Eagles owner Jeffrey Lurie loves Reid, loves what he's accomplished in Philadelphia and surely does not want to fire him. But there are times when teams must make changes for the sake of change, and prior to this season Lurie made it clear that another .500 record would not be good enough for Reid to keep his job. This didn't sound like earth-rattling stuff at the time, since Reid had finished over .500 in all but four of his years as Eagles coach. But after Sunday's ugly, sloppy, too-reminiscent-of-2011 loss to the Lions dropped the Eagles to 3-3, the real possibility of failing to meet Lurie's stated standard smacked Reid right in the face.
The Eagles have not played well this season. In September, they showed some toughness -- an ability to overcome a staggering number of turnovers and win games in the fourth quarter. They built a 3-1 record in spite of not having played their best, and when you're 3-1 you can excuse a lot of things and dream big about how much fun you'll all be having together once the sloppiness goes away.
But then they lost two straight, including Sunday's inexcusable meltdown. And with the bye week upon him and an apparent mandate to win at least six of his remaining 10 games, if not more, Reid had to do something. He said Monday he would "tear everything up" in an effort to make fixes, and the first tear is the firing of his longtime friend and loyal lieutenant, Castillo, whose ultimate success as a defensive coordinator might have been real validation for Reid.
Reid surely wanted Castillo to become great at the job, since that would have been best for everyone and been a real feather in Reid's head-coach cap. But he couldn't wait any longer. To sit around and do nothing while your most important season threatens to slide off a post-bye cliff is not the act of a coach who knows the owner is watching closely. And the fact that it was Castillo who got fired proves that this was a symbolic gesture as much as anything, designed to appease the frustrated masses who wanted blood.
The Eagles are, after all, 12th in total defense this year. Not brilliant, but not awful. And certainly not as embarrassingly bad as the fact that the offense ranks 31st in a 32-team league in points per game. The defense played quite well in the first five games, and even in the first 55 minutes of the sixth. I mean, if you were going to fire a coordinator based on 2012 performance, you'd think it'd be offensive coordinator Marty Mornhinweg, not Castillo.

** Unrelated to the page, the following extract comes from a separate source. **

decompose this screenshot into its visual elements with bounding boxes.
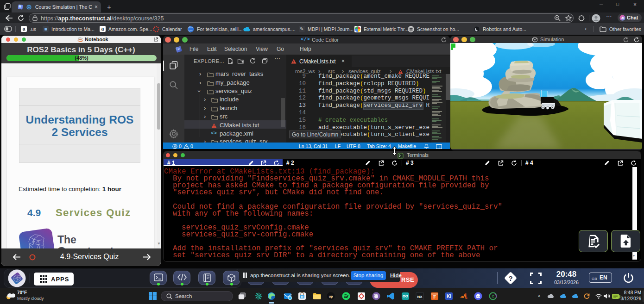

But obviously, that's not what this is about. This is about Reid saying to his team and his owner and to Eagles fans that he's not sitting on his hands -- that making this season a success remains as desperately important to him as it is to them. Bowles is a ready and capable replacement, something they likely don't have on the offensive side, so firing Castillo is easier midseason than it would be to fire Mornhinweg. Castillo's an easy scapegoat, too, since no one but Reid and (maybe) Castillo believed he was right for the job in the first place. Maybe this wakes up the offensive line, many of whom were taught how to play by Castillo. Maybe it snaps turnover-prone quarterback Michael Vick to attention, knowing he could be gone after this season very easily if he doesn't get his game together. The Eagles had a ready-made fall guy, and the wake of a 10-point collapse in the final five minutes at home was an opportunity to use him to let everybody know that no one is safe.
That includes Reid, of course, and this news today is the latest sign yet that he knows it. He has an excellent post-bye record and retains a strong chance to turn this season around. But if you were wondering whether Reid himself believed he was coaching for his job, you now have your answer. This is the act of a desperate man who knows he can't afford any more mistakes. If things don't change over the remaining 10 games in Philadelphia, Reid won't be in charge of deciding who gets fired next.